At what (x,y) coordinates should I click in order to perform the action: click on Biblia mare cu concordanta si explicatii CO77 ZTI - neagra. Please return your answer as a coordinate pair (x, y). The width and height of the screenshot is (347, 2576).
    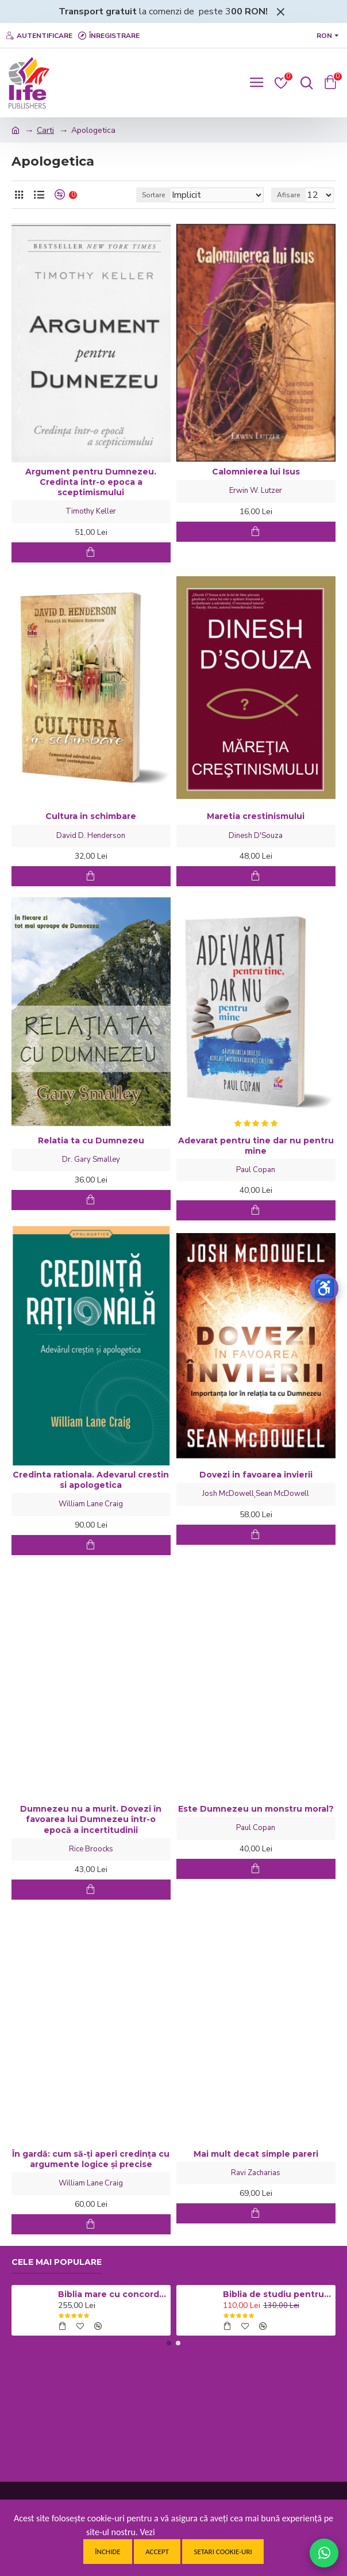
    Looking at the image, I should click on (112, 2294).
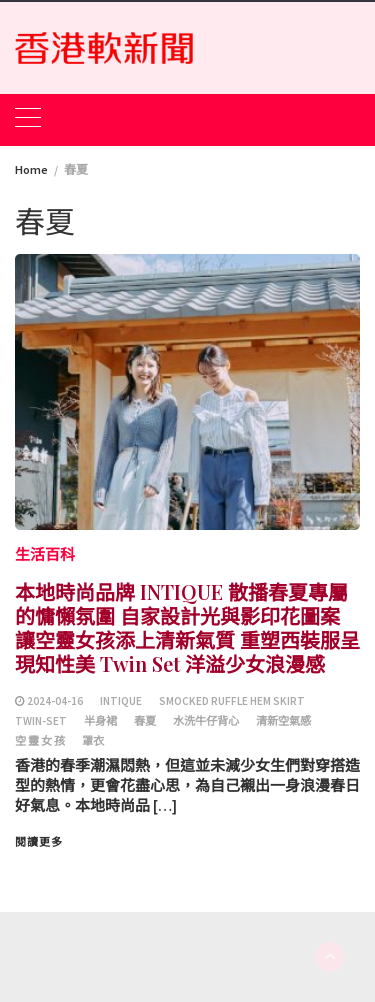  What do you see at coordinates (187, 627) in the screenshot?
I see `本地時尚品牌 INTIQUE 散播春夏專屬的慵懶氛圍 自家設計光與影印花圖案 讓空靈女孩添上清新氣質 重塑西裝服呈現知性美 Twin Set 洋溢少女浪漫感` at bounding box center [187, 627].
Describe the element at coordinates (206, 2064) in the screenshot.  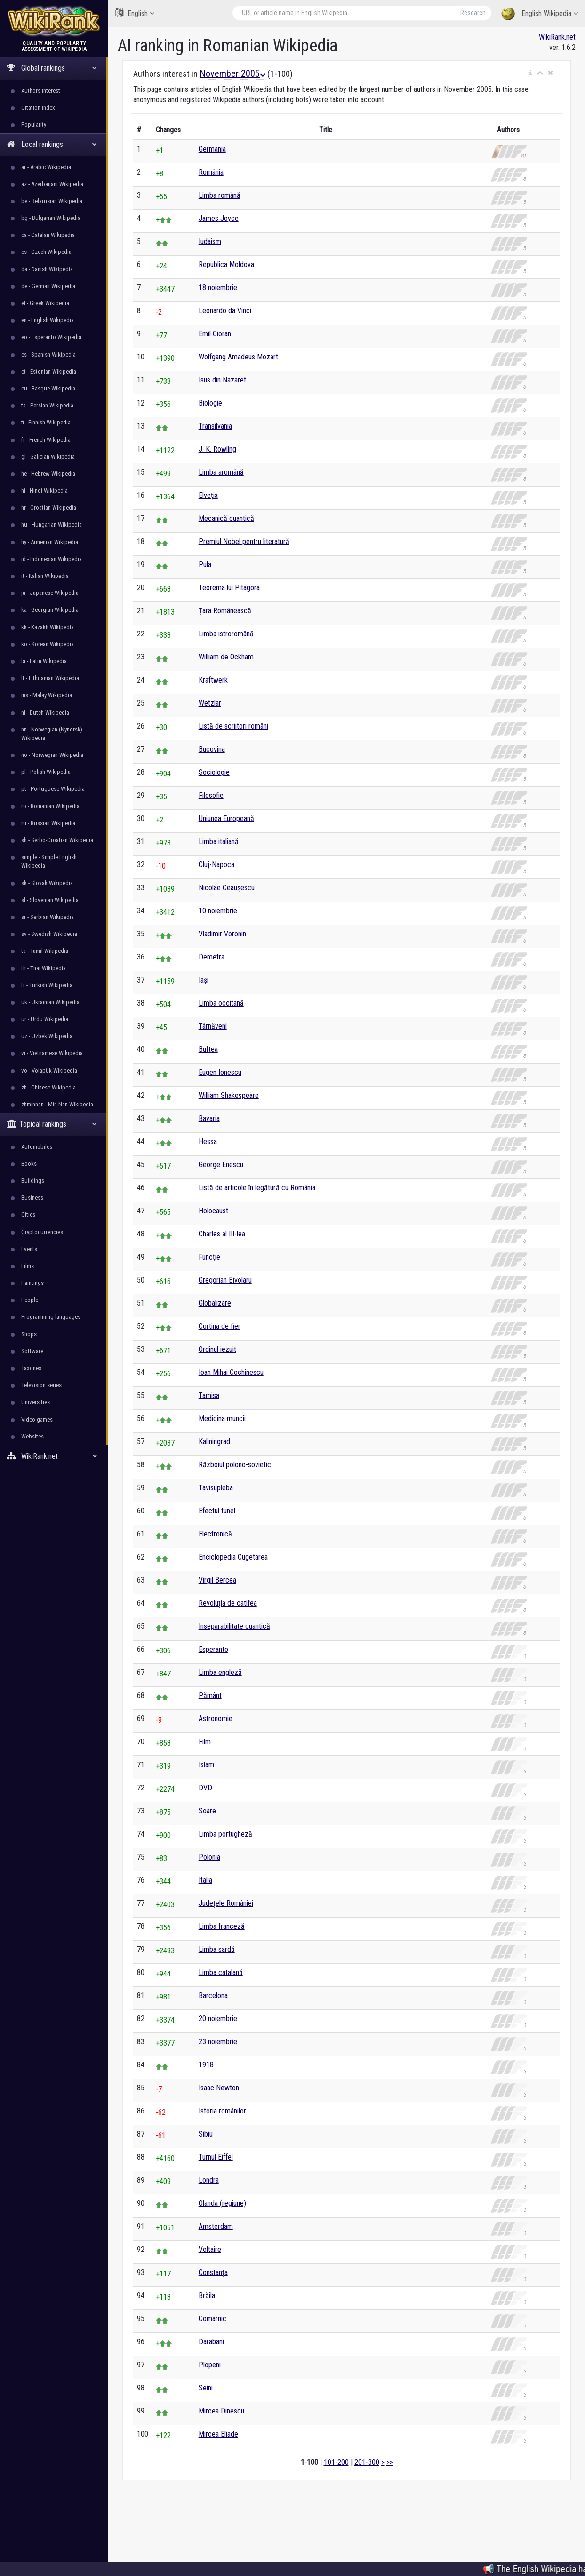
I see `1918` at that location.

TASK PROMPT
Skipping all pictures, set the listing down exactly as written.

ANSWER
At what (x,y) coordinates should I click in order to perform the action: click on Biblia mare cu concordanta si explicatii CO77 ZTI - neagra. Please return your answer as a coordinate pair (x, y). The width and height of the screenshot is (347, 2576).
    Looking at the image, I should click on (112, 2294).
  What do you see at coordinates (187, 627) in the screenshot?
I see `本地時尚品牌 INTIQUE 散播春夏專屬的慵懶氛圍 自家設計光與影印花圖案 讓空靈女孩添上清新氣質 重塑西裝服呈現知性美 Twin Set 洋溢少女浪漫感` at bounding box center [187, 627].
Describe the element at coordinates (206, 2064) in the screenshot.  
I see `1918` at that location.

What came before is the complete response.